* [Page images and extracted text]:
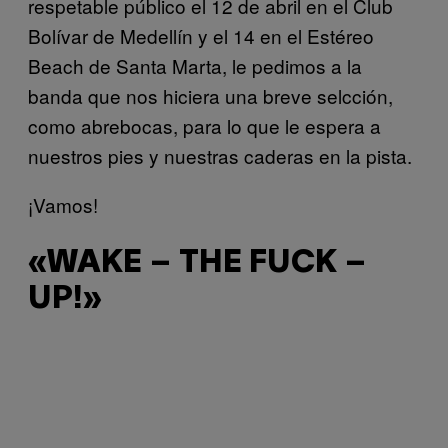
respetable público el 12 de abril en el Club
Bolívar de Medellín y el 14 en el Estéreo
Beach de Santa Marta, le pedimos a la
banda que nos hiciera una breve selcción,
como abrebocas, para lo que le espera a
nuestros pies y nuestras caderas en la pista.
¡Vamos!
«WAKE – THE FUCK –
UP!»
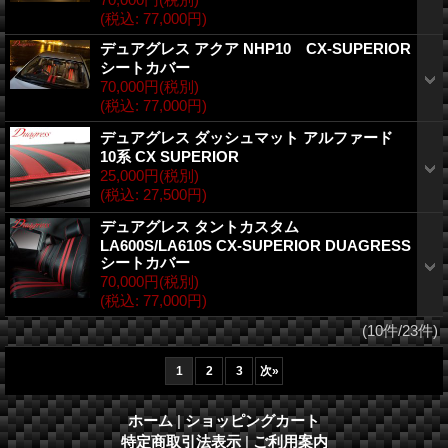
(税込
:
77,000円)
デュアグレス アクア NHP10 CX-SUPERIOR
シートカバー
70,000円
(税別)
(税込
:
77,000円)
デュアグレス ダッシュマット アルファード
10系 CX SUPERIOR
25,000円
(税別)
(税込
:
27,500円)
デュアグレス タントカスタム
LA600S/LA610S CX-SUPERIOR DUAGRESS
シートカバー
70,000円
(税別)
(税込
:
77,000円)
(10件/23件)
1
2
3
次
»
ホーム
|
ショッピングカート
特定商取引法表示
|
ご利用案内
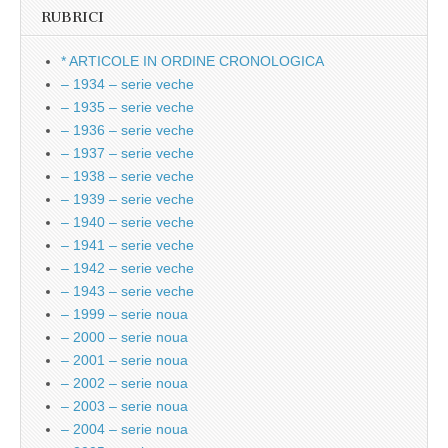
RUBRICI
* ARTICOLE IN ORDINE CRONOLOGICA
– 1934 – serie veche
– 1935 – serie veche
– 1936 – serie veche
– 1937 – serie veche
– 1938 – serie veche
– 1939 – serie veche
– 1940 – serie veche
– 1941 – serie veche
– 1942 – serie veche
– 1943 – serie veche
– 1999 – serie noua
– 2000 – serie noua
– 2001 – serie noua
– 2002 – serie noua
– 2003 – serie noua
– 2004 – serie noua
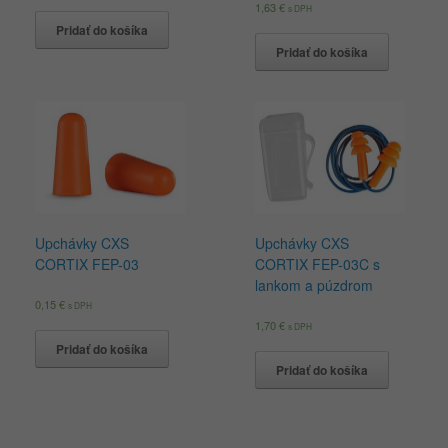
1,63
€
s DPH
Pridať do košíka
Pridať do košíka
Upchávky CXS
Upchávky CXS
CORTIX FEP-03
CORTIX FEP-03C s
lankom a púzdrom
0,15
€
s DPH
1,70
€
s DPH
Pridať do košíka
Pridať do košíka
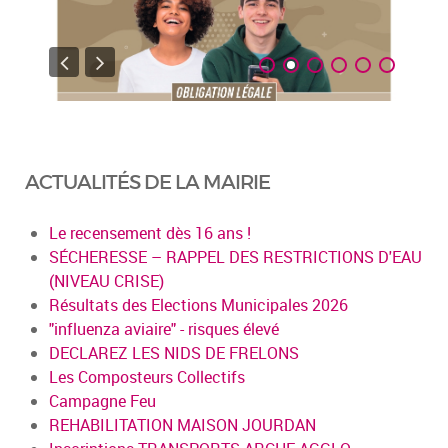
ACTUALITÉS DE LA MAIRIE
Le recensement dès 16 ans !
SÉCHERESSE – RAPPEL DES RESTRICTIONS D'EAU
(NIVEAU CRISE)
Résultats des Elections Municipales 2026
"influenza aviaire" - risques élevé
DECLAREZ LES NIDS DE FRELONS
Les Composteurs Collectifs
Campagne Feu
REHABILITATION MAISON JOURDAN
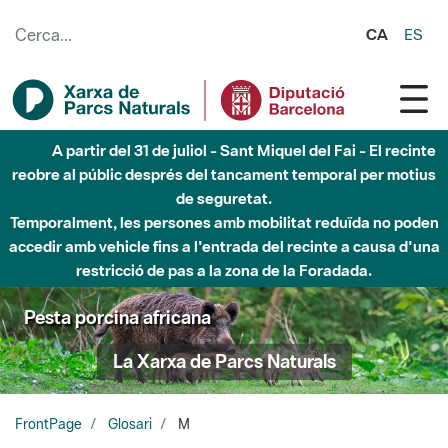
Salta al contingut principal
CA
ES
A partir del 31 de juliol - Sant Miquel del Fai - El recinte
reobre al públic després del tancament temporal per motius
de seguretat.
Temporalment, les persones amb mobilitat reduïda no poden
accedir amb vehicle fins a l'entrada del recinte a causa d'una
restricció de pas a la zona de la Foradada.
Pesta porcina africana
La Xarxa de Parcs Naturals
FrontPage
Glosari
M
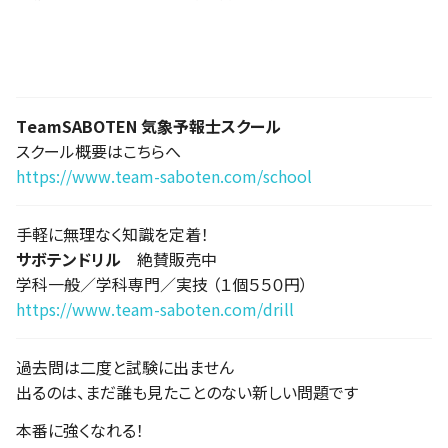
TeamSABOTEN 気象予報士スクール
スクール概要はこちらへ
https://www.team-saboten.com/school
手軽に無理なく知識を定着！
サボテンドリル
絶賛販売中
学科一般／学科専門／実技 （１個５５０円）
https://www.team-saboten.com/drill
過去問は二度と試験に出ません
出るのは、まだ誰も見たことのない新しい問題です
本番に強くなれる！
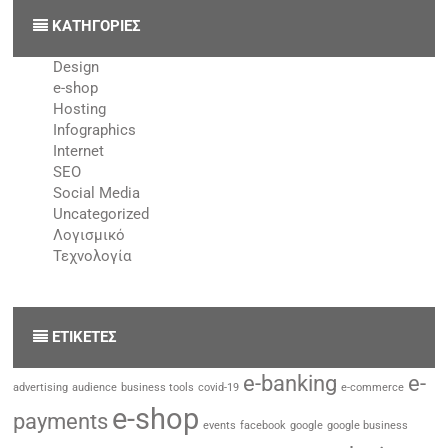
KΑΤΗΓΟΡΊΕΣ
Design
e-shop
Hosting
Infographics
Internet
SEO
Social Media
Uncategorized
Λογισμικό
Τεχνολογία
ΕΤΙΚΈΤΕΣ
e-banking
e-
advertising
audience
business tools
covid-19
e-commerce
e-shop
payments
events
facebook
google
google business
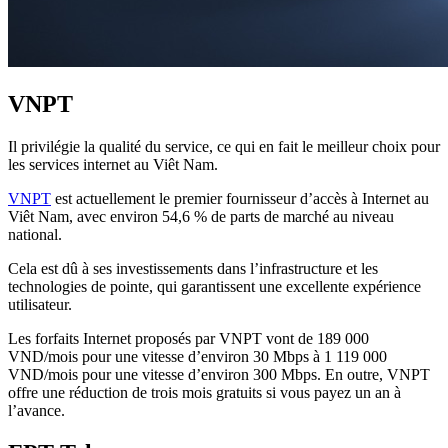
VNPT
Il privilégie la qualité du service, ce qui en fait le meilleur choix pour
les services internet au Viêt Nam.
VNPT
est actuellement le premier fournisseur d’accès à Internet au
Viêt Nam, avec environ 54,6 % de parts de marché au niveau
national.
Cela est dû à ses investissements dans l’infrastructure et les
technologies de pointe, qui garantissent une excellente expérience
utilisateur.
Les forfaits Internet proposés par VNPT vont de 189 000
VND/mois pour une vitesse d’environ 30 Mbps à 1 119 000
VND/mois pour une vitesse d’environ 300 Mbps. En outre, VNPT
offre une réduction de trois mois gratuits si vous payez un an à
l’avance.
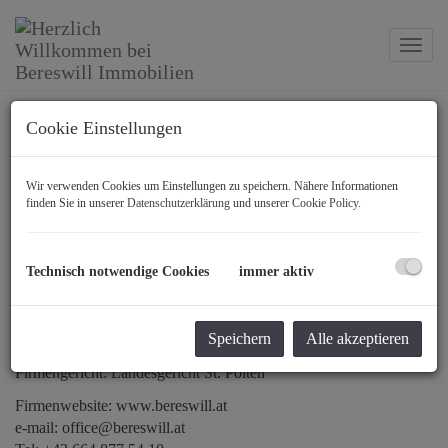
Navig
Cookie Einstellungen
Wir verwenden Cookies um Einstellungen zu speichern. Nähere Informationen
Impressum
finden Sie in unserer
Datenschutzerklärung
und unserer
Cookie Policy
.
Firmenname: Bereswill Immobilien GmbH
Adresse: 3430 Tulln, Wiener Straße 6-8 / 1 / 2
Technisch notwendige Cookies
immer aktiv
Unternehmensgegenstand: Verkauf und Vermietung von
Immobilien
UID-Nummer: ATU 75540817
Speichern
Alle akzeptieren
Firmenbuchnummer: 533112 P
Firmengericht: Landesgericht St. Pölten
Firmenwebsite:
www.bereswill.
at
e-mail:
office@bereswill.
at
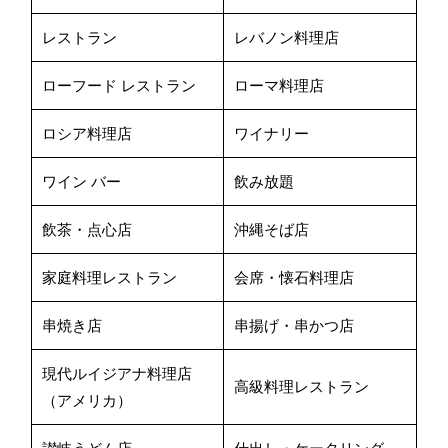
レストラン
レバノン料理店
ローフード レストラン
ローマ料理店
ロシア料理店
ワイナリー
ワイン バー
飲み放題
飲茶・点心店
沖縄そば店
家庭料理レストラン
会席・懐石料理店
串焼き店
串揚げ・串かつ店
現代ルイジアナ料理店
高級料理レストラン
（アメリカ）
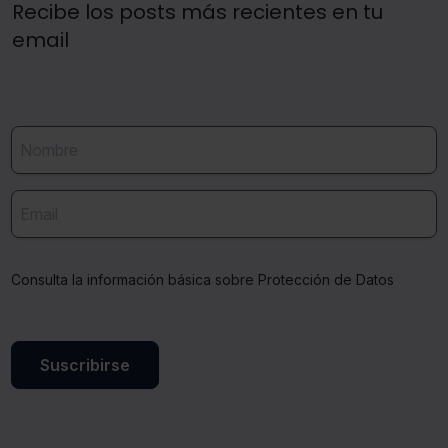
Recibe los posts más recientes en tu
email
Consulta la información básica sobre Protección de Datos
Suscribirse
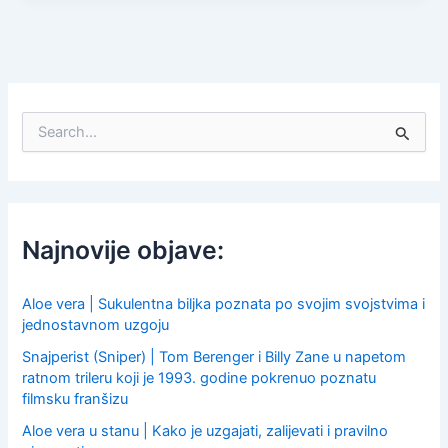
S
e
a
r
c
h
f
Najnovije objave:
o
r
:
Aloe vera | Sukulentna biljka poznata po svojim svojstvima i
jednostavnom uzgoju
Snajperist (Sniper) | Tom Berenger i Billy Zane u napetom
ratnom trileru koji je 1993. godine pokrenuo poznatu
filmsku franšizu
Aloe vera u stanu | Kako je uzgajati, zalijevati i pravilno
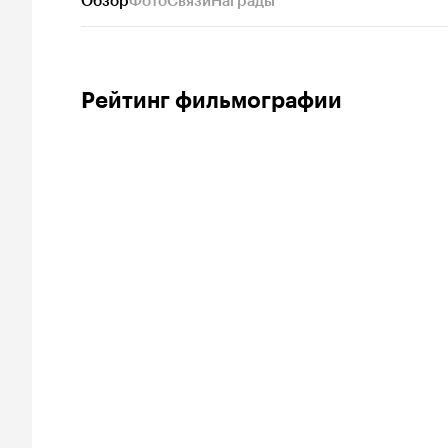
Обзор
Фото
Связи
Награды
Рейтинг фильмографии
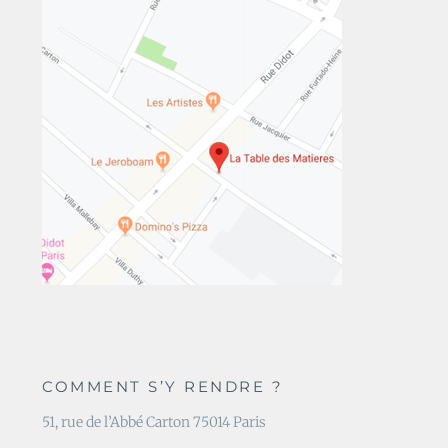
COMMENT S’Y RENDRE ?
51, rue de l’Abbé Carton 75014 Paris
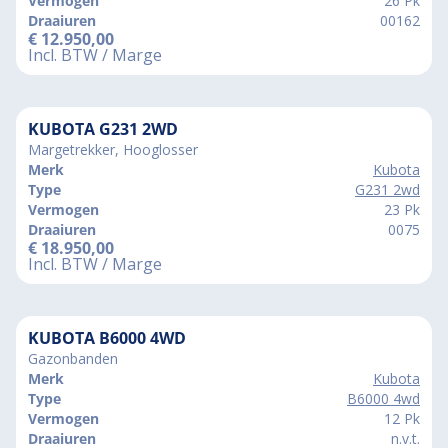
Vermogen
26 Pk
Draaiuren
00162
€
12.950,00
Incl. BTW / Marge
KUBOTA G231 2WD
Margetrekker, Hooglosser
Merk
Kubota
Type
G231 2wd
Vermogen
23 Pk
Draaiuren
0075
€
18.950,00
Incl. BTW / Marge
KUBOTA B6000 4WD
Gazonbanden
Merk
Kubota
Type
B6000 4wd
Vermogen
12 Pk
Draaiuren
n.v.t.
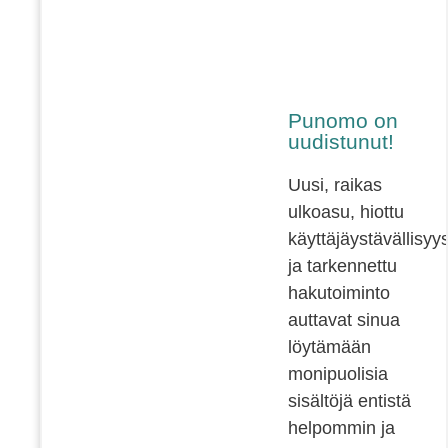
Punomo on
uudistunut!
Uusi, raikas
ulkoasu, hiottu
käyttäjäystävällisyy
ja tarkennettu
hakutoiminto
auttavat sinua
löytämään
monipuolisia
sisältöjä entistä
helpommin ja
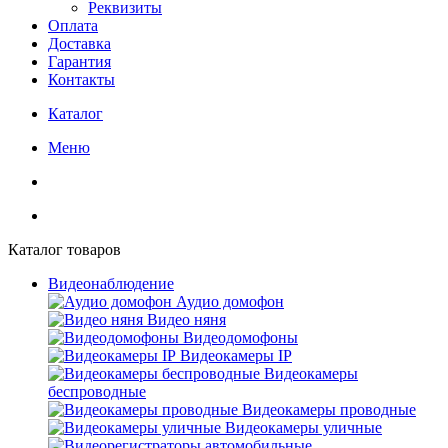
Реквизиты
Оплата
Доставка
Гарантия
Контакты
Каталог
Меню
Каталог товаров
Видеонаблюдение
Аудио домофон
Видео няня
Видеодомофоны
Видеокамеры IP
Видеокамеры
беспроводные
Видеокамеры проводные
Видеокамеры уличные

* [WHAT YOU HAVE TO DO]:
Reproduce the final stretch of lines exactly: the line containing "und unserer" through the last line of the data, both included. Pictures do not belong in the copy.

* [YOUR RESPONSE]:
und unserer
Cookie Policy
.
Firmenname: Bereswill Immobilien GmbH
Adresse: 3430 Tulln, Wiener Straße 6-8 / 1 / 2
Technisch notwendige Cookies
immer aktiv
Unternehmensgegenstand: Verkauf und Vermietung von
Immobilien
UID-Nummer: ATU 75540817
Speichern
Alle akzeptieren
Firmenbuchnummer: 533112 P
Firmengericht: Landesgericht St. Pölten
Firmenwebsite:
www.bereswill.
at
e-mail:
office@bereswill.
at
レストラン
レバノン料理店
ローフード レストラン
ローマ料理店
ロシア料理店
ワイナリー
ワイン バー
飲み放題
飲茶・点心店
沖縄そば店
家庭料理レストラン
会席・懐石料理店
串焼き店
串揚げ・串かつ店
現代ルイジアナ料理店
高級料理レストラン
（アメリカ）
Recibe los posts más recientes en tu
email
Consulta la información básica sobre Protección de Datos
Suscribirse
S
e
a
r
c
h
f
Najnovije objave:
o
r
:
Aloe vera | Sukulentna biljka poznata po svojim svojstvima i
jednostavnom uzgoju
Snajperist (Sniper) | Tom Berenger i Billy Zane u napetom
ratnom trileru koji je 1993. godine pokrenuo poznatu
filmsku franšizu
Aloe vera u stanu | Kako je uzgajati, zalijevati i pravilno
Обзор
Фото
Связи
Награды
Рейтинг фильмографии
COMMENT S’Y RENDRE ?
51, rue de l’Abbé Carton 75014 Paris
Vermogen
26 Pk
Draaiuren
00162
€
12.950,00
Incl. BTW / Marge
KUBOTA G231 2WD
Margetrekker, Hooglosser
Merk
Kubota
Type
G231 2wd
Vermogen
23 Pk
Draaiuren
0075
€
18.950,00
Incl. BTW / Marge
KUBOTA B6000 4WD
Gazonbanden
Merk
Kubota
Type
B6000 4wd
Vermogen
12 Pk
Draaiuren
n.v.t.
Punomo on
uudistunut!
Uusi, raikas
ulkoasu, hiottu
käyttäjäystävällisyy
ja tarkennettu
hakutoiminto
auttavat sinua
löytämään
monipuolisia
sisältöjä entistä
helpommin ja
Реквизиты
Оплата
Доставка
Гарантия
Контакты
Каталог
Меню
Каталог товаров
Видеонаблюдение
Аудио домофон
Видео няня
Видеодомофоны
Видеокамеры IP
Видеокамеры
беспроводные
Видеокамеры проводные
Видеокамеры уличные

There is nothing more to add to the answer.